Potential implications for the CPG industry
- Distribution. In the traditional model, groceries work with wholesalers that specialize in certain products - dairy, meat, produce, frozen and canned goods, and so on. If Amazon's new model works out well, and by coupling its large distribution centers with Whole Foods' brick-and-mortar locations, the middleman distributors could get cut out of the equation altogether.
- Logistics. Getting products from the producer to the consumer in the speedy times they have come to expect today is still a major challenge for grocers. Merging Amazon's large and efficient distribution centers with nearby Whole Foods markets can shorten the SCM lifecycle to get products to the store and potentially offer more sustainable home delivery options for the consumers who prefer.
- Labor. Staffing grocery stores is expensive as the business is extremely labor-intensive. In fact, in 2016 the US Bureau of Labor Statistics reported that there were nearly 2.7 million people working hundreds of capacities across the entire supply chain of the grocery industry. Even though Amazon has claimed that there will be no job reductions as a result of the deal, the company's automated distribution model will inevitably displace workers down the line.

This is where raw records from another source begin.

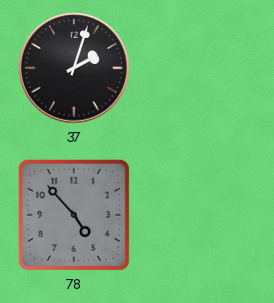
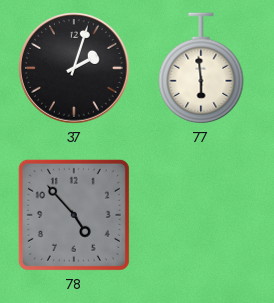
77: none -> 5:59
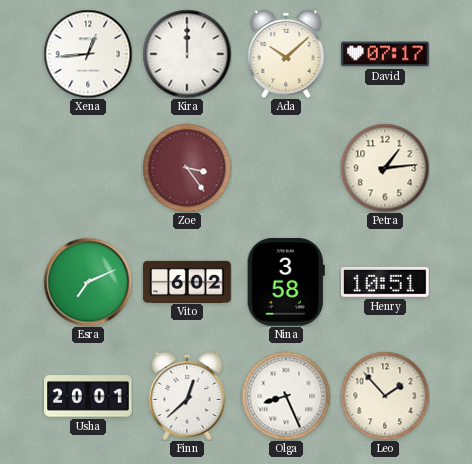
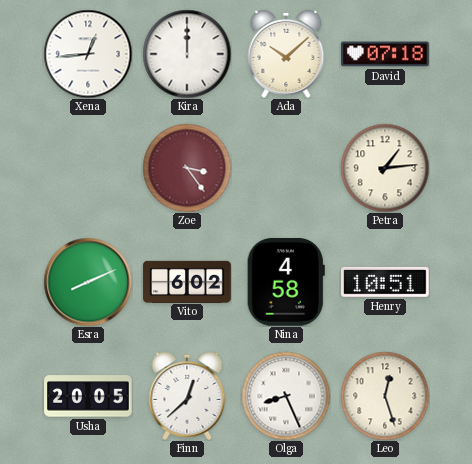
David: 07:17 -> 07:18
Esra: 7:11 -> 8:11
Nina: 3:58 -> 4:58
Usha: 20:01 -> 20:05
Leo: 1:53 -> 12:27
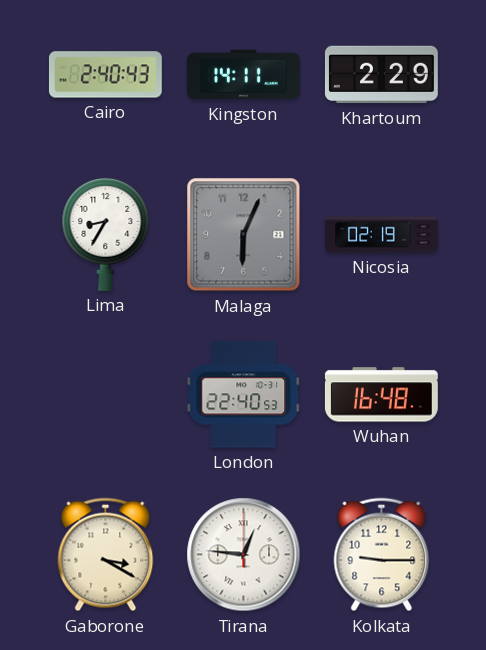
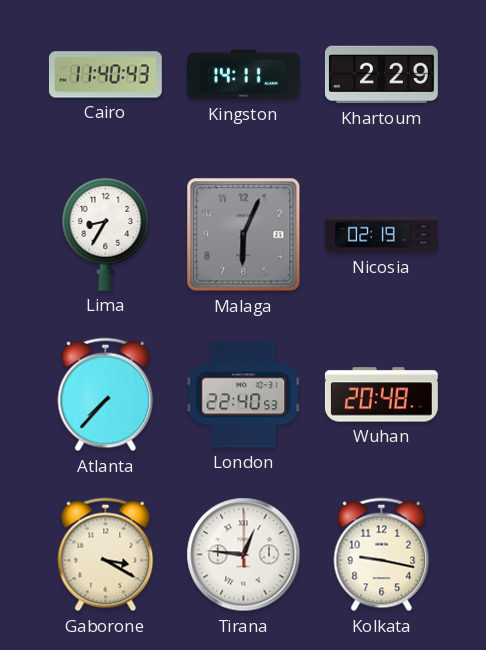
Cairo: 2:40 -> 11:40
Atlanta: none -> 7:37
Wuhan: 16:48 -> 20:48
Kolkata: 9:15 -> 9:17
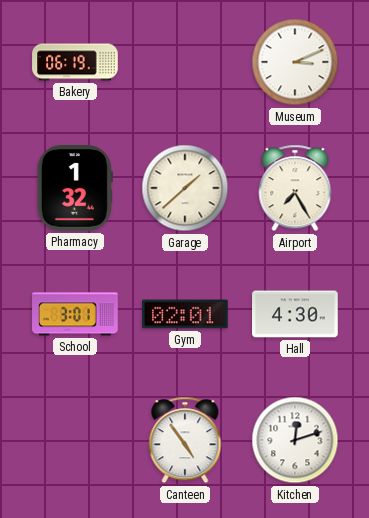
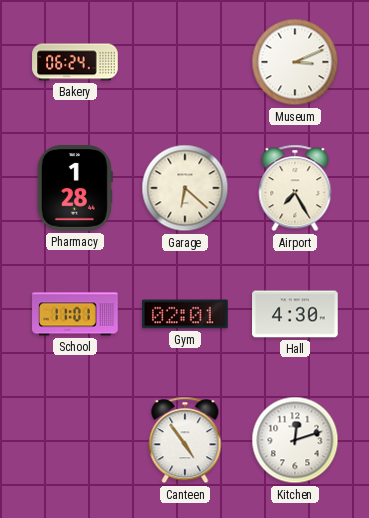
Bakery: 06:19 -> 06:24
Pharmacy: 1:32 -> 1:28
Garage: 1:38 -> 6:22
School: 3:01 -> 11:01
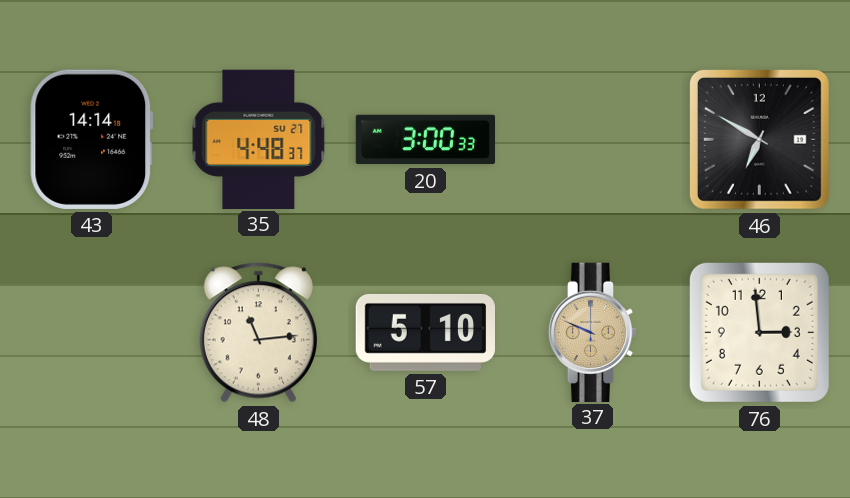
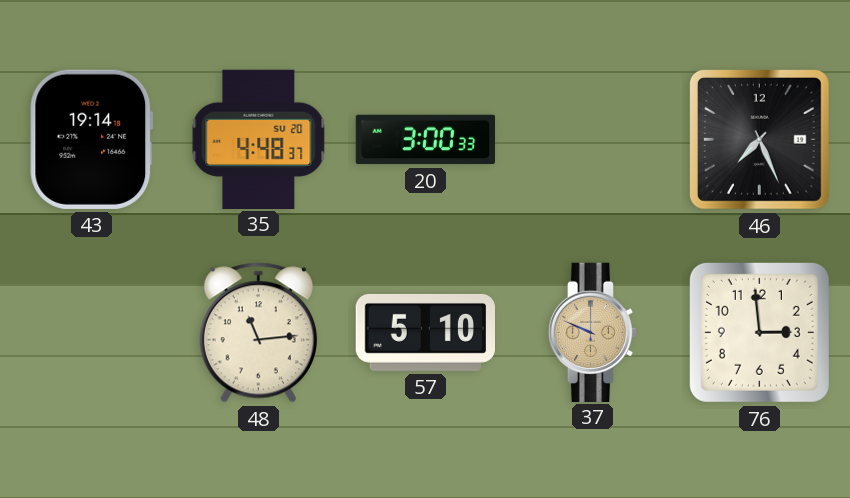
43: 14:14 -> 19:14
35 date: SU 27 -> SU 20
46: 6:50 -> 7:26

- Retail experience. While many still want to go into stores to shop for groceries, an increasing number of people are already doing their shopping online from mobile devices. Further, customers fit fairly neatly into two brackets today - those that like the more intimate in-store experience Whole Foods offers, and those that enjoy the big-box warehouse experience at places like Wal-Mart or Costco. By taking over Whole Foods' 460 brick- and-mortar locations and also streamlining the online ordering and delivery process, Amazon is putting itself in a leading position to cater to a wider demographic than its leading competitors.
All said and done, the massive deal - if it goes through - has huge implications for the industry as a whole. With retail bankruptcies currently at levels not seen since the Great Recession of 2008-09, in large part due to Amazon itself, retail executives in the industry simply must be in the business of disruption and innovation to survive in today's omnichannel world.